Your goal: Give the data again word for word; drop the pictures.
(Beginning of Input material)
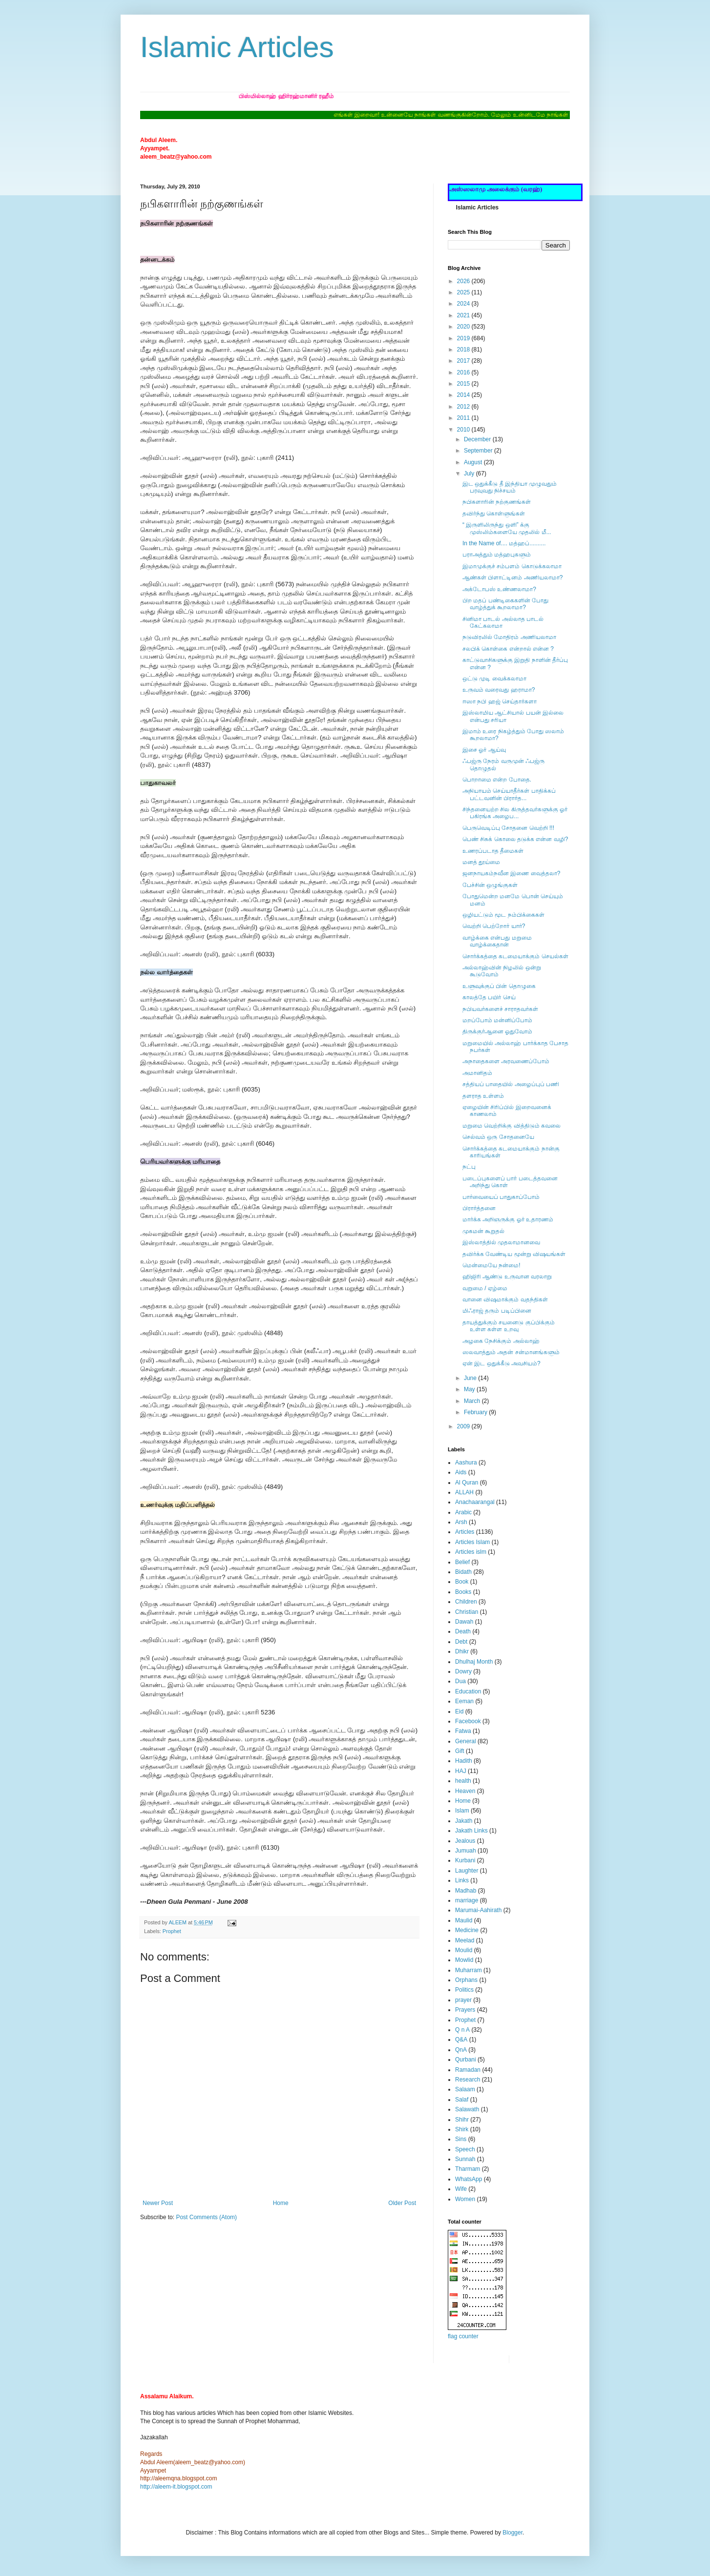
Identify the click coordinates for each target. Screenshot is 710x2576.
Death (463, 1631)
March (473, 1401)
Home (281, 2203)
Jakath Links (471, 1830)
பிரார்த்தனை (479, 1208)
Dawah (464, 1621)
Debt (461, 1641)
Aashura (466, 1462)
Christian (466, 1611)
(End of Input material)
Written reply:
Identify the click coordinates for each target. Screenshot is 710x2576.
Death (463, 1631)
March (473, 1401)
Home (281, 2203)
Jakath Links (471, 1830)
பிரார்த்தனை (479, 1208)
Dawah (464, 1621)
Debt (461, 1641)
Aashura (466, 1462)
Christian (466, 1611)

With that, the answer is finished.